▶ _DATA LISTING_:
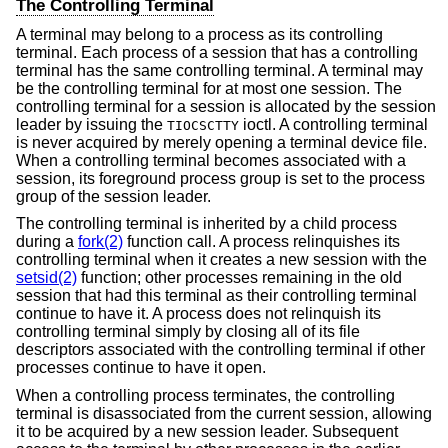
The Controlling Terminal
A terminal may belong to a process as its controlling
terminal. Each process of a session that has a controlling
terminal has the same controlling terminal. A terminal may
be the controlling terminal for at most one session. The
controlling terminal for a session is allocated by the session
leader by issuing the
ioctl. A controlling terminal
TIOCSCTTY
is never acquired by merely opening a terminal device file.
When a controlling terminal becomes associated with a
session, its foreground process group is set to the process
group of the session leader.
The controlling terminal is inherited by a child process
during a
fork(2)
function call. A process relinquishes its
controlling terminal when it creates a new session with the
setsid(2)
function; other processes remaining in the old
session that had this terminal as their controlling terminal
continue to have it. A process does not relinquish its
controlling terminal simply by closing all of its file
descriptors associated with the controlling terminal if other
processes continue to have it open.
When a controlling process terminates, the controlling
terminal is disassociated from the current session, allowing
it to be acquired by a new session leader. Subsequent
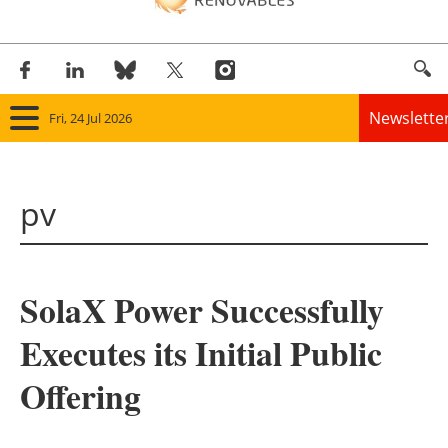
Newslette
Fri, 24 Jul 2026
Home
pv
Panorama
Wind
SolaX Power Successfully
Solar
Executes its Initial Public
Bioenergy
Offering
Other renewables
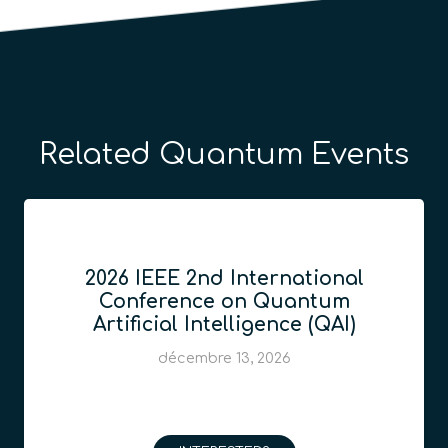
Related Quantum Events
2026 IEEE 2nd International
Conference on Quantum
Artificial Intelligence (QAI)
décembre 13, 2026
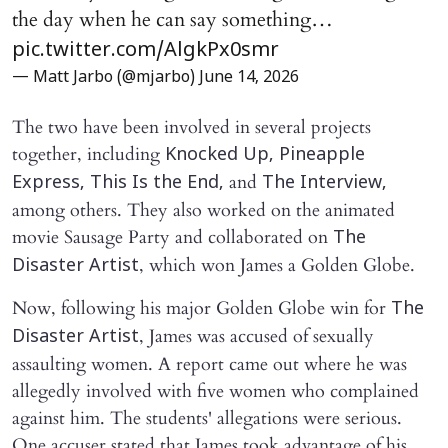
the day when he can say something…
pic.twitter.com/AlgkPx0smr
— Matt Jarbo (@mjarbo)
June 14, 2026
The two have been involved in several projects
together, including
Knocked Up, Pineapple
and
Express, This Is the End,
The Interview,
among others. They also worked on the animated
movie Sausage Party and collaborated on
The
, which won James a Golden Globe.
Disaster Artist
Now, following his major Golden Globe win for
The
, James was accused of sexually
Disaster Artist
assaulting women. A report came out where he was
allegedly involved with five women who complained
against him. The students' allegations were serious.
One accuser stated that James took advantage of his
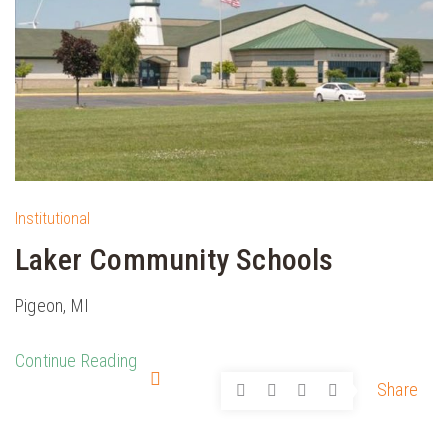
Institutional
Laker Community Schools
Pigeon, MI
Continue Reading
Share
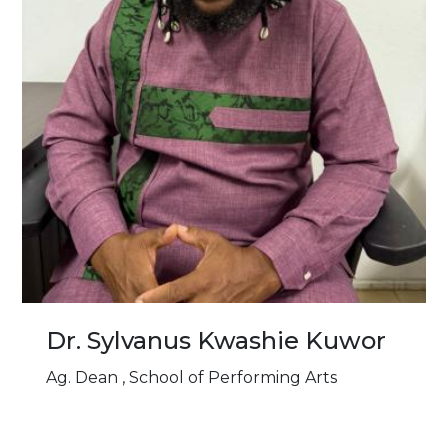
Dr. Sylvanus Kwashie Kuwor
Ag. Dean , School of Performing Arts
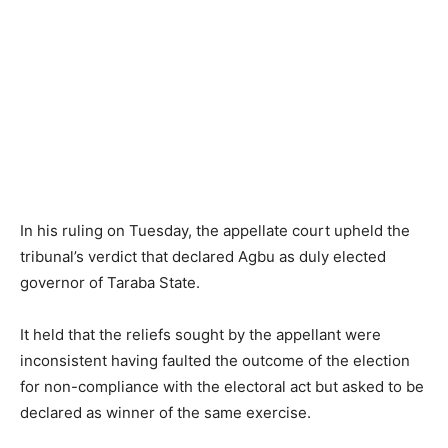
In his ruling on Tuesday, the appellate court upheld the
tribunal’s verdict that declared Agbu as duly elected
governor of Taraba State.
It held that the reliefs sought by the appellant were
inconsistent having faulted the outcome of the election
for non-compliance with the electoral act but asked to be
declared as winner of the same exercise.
---
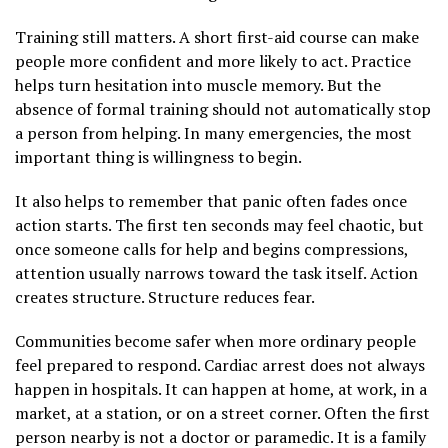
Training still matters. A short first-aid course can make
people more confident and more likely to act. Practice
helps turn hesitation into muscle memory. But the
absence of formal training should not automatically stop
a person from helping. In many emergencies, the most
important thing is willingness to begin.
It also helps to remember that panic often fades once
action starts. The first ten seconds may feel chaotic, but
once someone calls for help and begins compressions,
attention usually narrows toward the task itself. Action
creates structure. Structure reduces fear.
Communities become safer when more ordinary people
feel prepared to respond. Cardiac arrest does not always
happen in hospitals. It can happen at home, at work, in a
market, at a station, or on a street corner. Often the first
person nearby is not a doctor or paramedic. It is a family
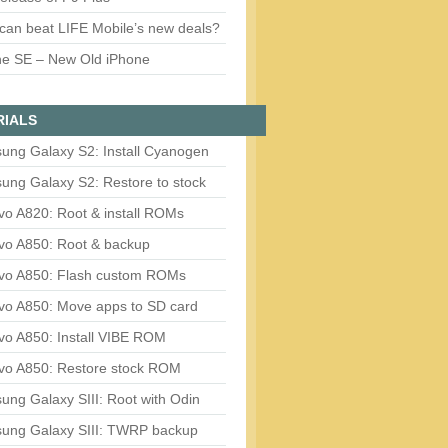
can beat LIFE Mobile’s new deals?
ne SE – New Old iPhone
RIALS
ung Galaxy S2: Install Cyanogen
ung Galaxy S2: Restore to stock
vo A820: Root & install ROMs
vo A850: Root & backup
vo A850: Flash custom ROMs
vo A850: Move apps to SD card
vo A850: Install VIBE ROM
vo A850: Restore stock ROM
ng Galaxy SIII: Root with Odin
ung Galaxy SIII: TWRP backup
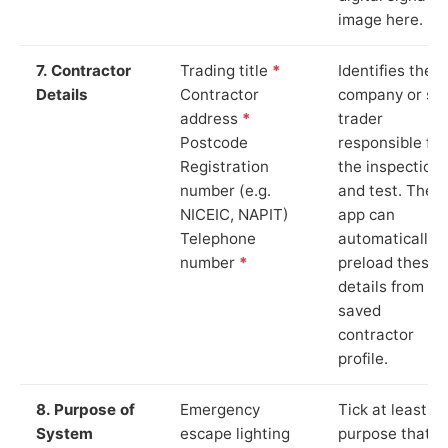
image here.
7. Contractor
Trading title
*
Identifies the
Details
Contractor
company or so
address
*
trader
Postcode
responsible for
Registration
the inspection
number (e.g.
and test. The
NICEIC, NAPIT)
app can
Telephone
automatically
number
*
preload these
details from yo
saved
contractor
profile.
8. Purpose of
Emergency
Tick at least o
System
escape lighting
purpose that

▶ _TASK PROMPT_:
Every line that holds the word "Quantum" should be copied from the records.

▶ _TASK SOLUTION_:
Related Quantum Events
Conference on Quantum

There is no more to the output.